Contraband, these wants, smuggled back when my attention flagged. And so begins the swoon: surveillance weakens, and I am pummeled by desire.

Riding shotgun to desire is uncertainty: Was I wrong to banish such wants? Perhaps a fully human life is one less strict with desire, more generous regarding, even gentle with, the wish for others. Perhaps self-discipline, a means to an end, has crept too far into the end zone. Am I missing my own life?

Thus, the wistfulness: what am I missing?

And the swoon: I miss what I don’t even know I’m missing.





Stories for boys [and girls]

12 10 2008

So here’s the skinny from C. on the writing thingamajig:

http://www.nanowrimo.org/

Read the rest of her comment on my last post to get a few more calories.

I already have my topic, which, actually, makes things a bit difficult: I now have to wait three weeks before I can proceed. Thus, I’m stoppering my thoughts so they don’t don’t all leak away.

But, I think, a love story. Of a sort. Perhaps an erotic story? I’ll see what happens with the words.

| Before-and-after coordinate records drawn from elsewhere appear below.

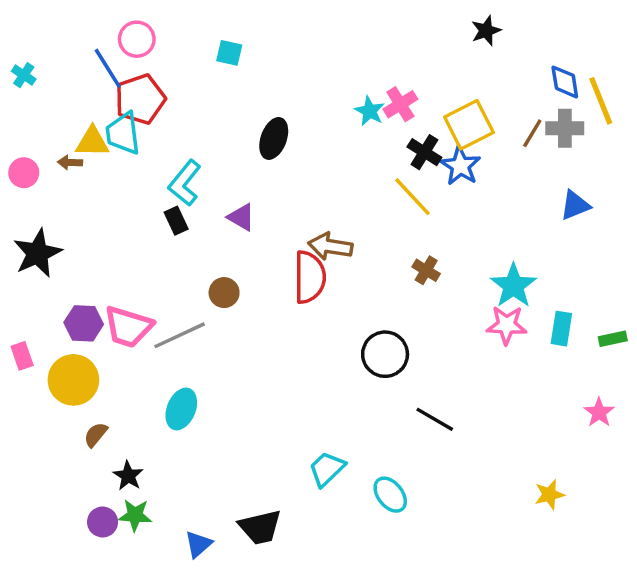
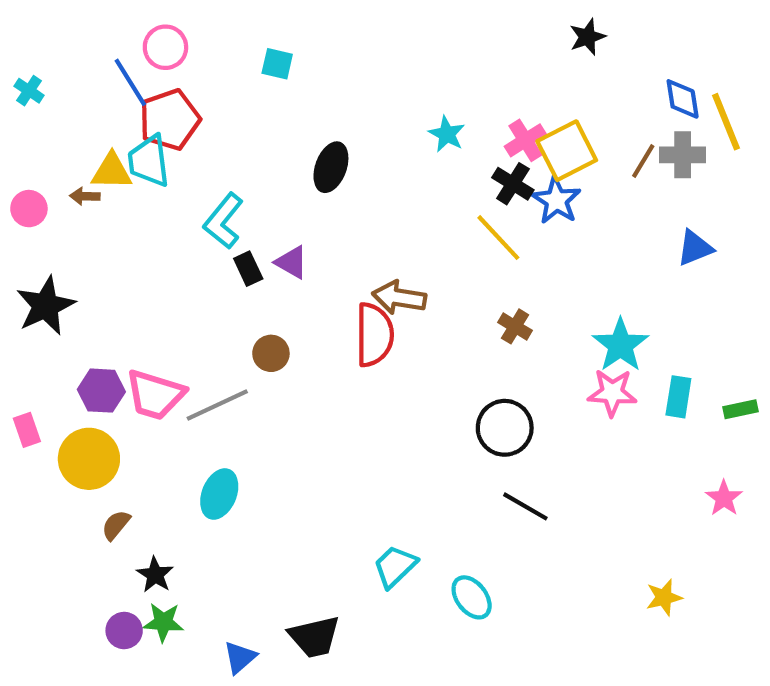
pink cross: (400, 104) -> (525, 140), moved
black rectangle: (176, 221) -> (248, 269), moved
black circle: (385, 354) -> (505, 428), moved

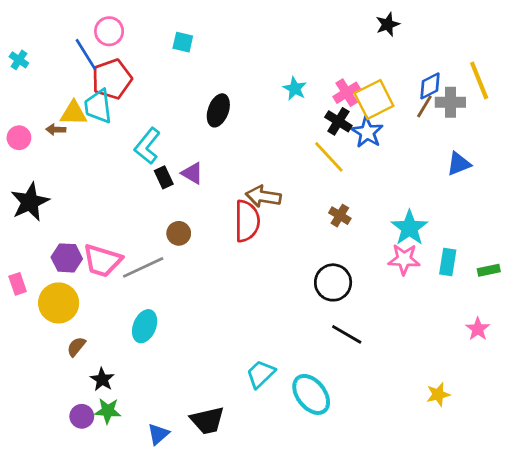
blue diamond: (683, 99) -> (430, 86), moved, turned 72
cyan ellipse: (472, 597) -> (311, 394), size x1.4

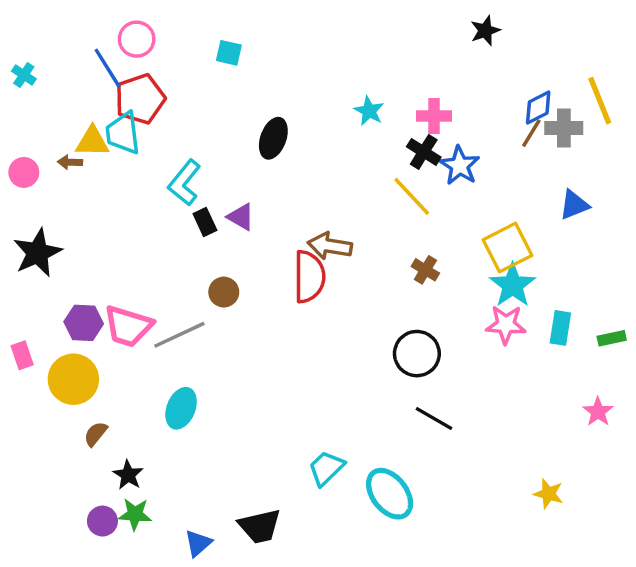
pink cross: (347, 93) -> (434, 116), turned 32
yellow square: (374, 100) -> (507, 248), moved
yellow star: (438, 394) -> (548, 494), turned 30

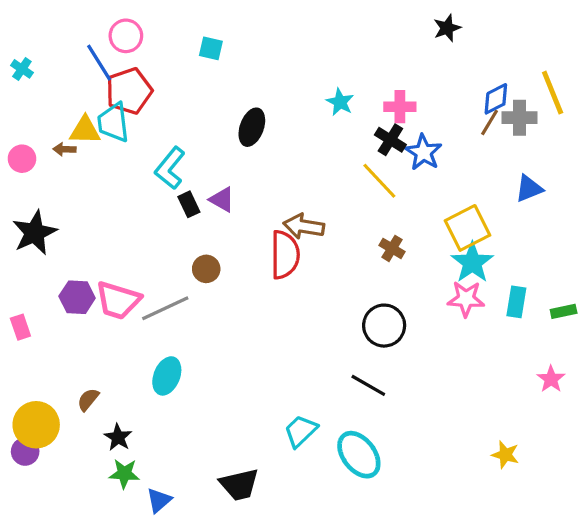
yellow circle: (73, 379) -> (36, 425), moved
black line: (434, 419) -> (368, 385), moved
purple circle: (102, 521) -> (25, 452), moved
blue triangle: (198, 543) -> (159, 500), moved

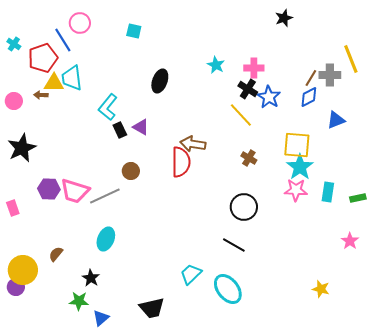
red pentagon: (129, 91) -> (43, 58), moved
blue diamond: (496, 99) -> (309, 97), moved
yellow square: (468, 228) -> (297, 145), turned 32
black star: (118, 437) -> (91, 278), moved

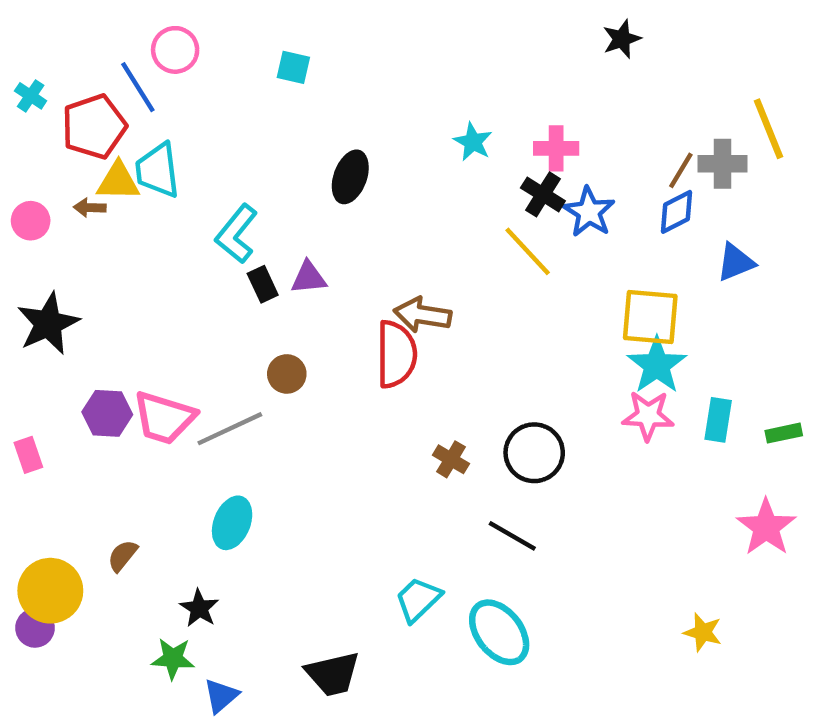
purple triangle: (141, 127) -> (309, 278), turned -36
brown cross: (249, 158) -> (451, 459), moved
pink star: (350, 241) -> (766, 527), size x1.5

On the topic of erotica and sex scenes, C. and I have agreed that the words ‘purple’, ‘throbbing’, and ‘member’ should never appear together. I would add, or should I say, nix, the two c-words (at least as far as erotica goes). Oh, and I read a sex column not too long ago which referred to someone ‘slurping’ away on someone else’s c— and I thought, Jeez, slurping. Not sexy.

Where was I?

Oh, yes, writing. Think some thoughts, then sign up. And thank C. for this.

*UPDATE*

All right. I’ve signed up. You?





Stories from the city, stories from the sea

11 10 2008

Quick hit: Some time ago, C. told me about this write-a-novel-in-a-month craziness. November, she said.

I forgot.

Then she brought it up again the other day. Oo, no, can’t. Nope, can’t do it. Still finishing edits on novel two. Have three jobs. Grading. Nope. Nope.

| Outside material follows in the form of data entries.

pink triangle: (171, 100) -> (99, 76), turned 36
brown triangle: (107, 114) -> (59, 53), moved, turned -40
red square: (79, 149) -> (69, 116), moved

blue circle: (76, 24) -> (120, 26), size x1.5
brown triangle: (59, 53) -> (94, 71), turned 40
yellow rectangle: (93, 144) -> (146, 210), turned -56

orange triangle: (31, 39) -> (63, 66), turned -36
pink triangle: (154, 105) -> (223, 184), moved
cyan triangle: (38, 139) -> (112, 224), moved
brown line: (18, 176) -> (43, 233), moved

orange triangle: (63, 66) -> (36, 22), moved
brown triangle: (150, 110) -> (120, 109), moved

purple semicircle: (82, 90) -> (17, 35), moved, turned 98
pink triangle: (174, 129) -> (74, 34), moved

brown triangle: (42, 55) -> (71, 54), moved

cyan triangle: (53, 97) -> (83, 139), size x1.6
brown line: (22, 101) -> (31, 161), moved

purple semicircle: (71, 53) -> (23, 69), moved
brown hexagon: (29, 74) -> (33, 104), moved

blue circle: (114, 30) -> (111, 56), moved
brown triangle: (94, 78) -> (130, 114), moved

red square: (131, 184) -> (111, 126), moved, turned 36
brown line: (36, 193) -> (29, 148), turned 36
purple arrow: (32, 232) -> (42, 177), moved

I have three jobs, she said. I’m doin’ it.

Dammit. Can’t use the 3-jobs gambit. (Really, people workin’ 3 jobs is sadly usual in this city.)

So at the bar last night, I said, ‘K. Tell me more.

Your turn, C. Tell me more. I’ll broadcast it to me tens of readers.

And getchyer freakin’ blog up, already! If I can write the damned novel, you can write the damned blog.

Gauntlet picked up, rethrown.





On a rooftop in Brooklyn

9 10 2008

What the fuck am I doing in New York City?

Really. I’m in the middle of my life and I have a. . . ROOMMATE! Not a lover, companion, partner, whatever. A roommate. With whom I don’t quite get along.

I pay too much to live here.

I’m working three jobs and still not making enough money to live on my own.

I have no lover (of the quick-toss or long-term variety).

City and state politics are a cesspool.

Cockroaches. Rats. Bedbugs. (No verbs necessary.)

JFK is a nightmare and LaGuardia is a nightmare to get to.

Too godDAMNED many people.

Sitting on the train and trying to avoid the crotch of the person standing over me. (But hey, at least I got a seat, right?)

Thinking that any beer less than 7 bucks a pint is cheap.

PissMoanPissMoanPissMoan.

Where the hell else am I going to live?

God. Dammit. I can’t live anyplace else. Where else would make me this crazy without actually making me crazy?

And tall buildings. I likes de tall buildings.

Dammit.





Get me on

8 10 2008

Little discussion of sex.

I know, much more fun to have than to discuss. Still.

Does sex matter, beyond pleasure? Can the act of sex be separated from any possible meanings? Should it be?

Blech. Okay, I see where’ y’all are coming from. Even I don’t want to talk about this right now.

And no, it’s not because I’m about to have sex.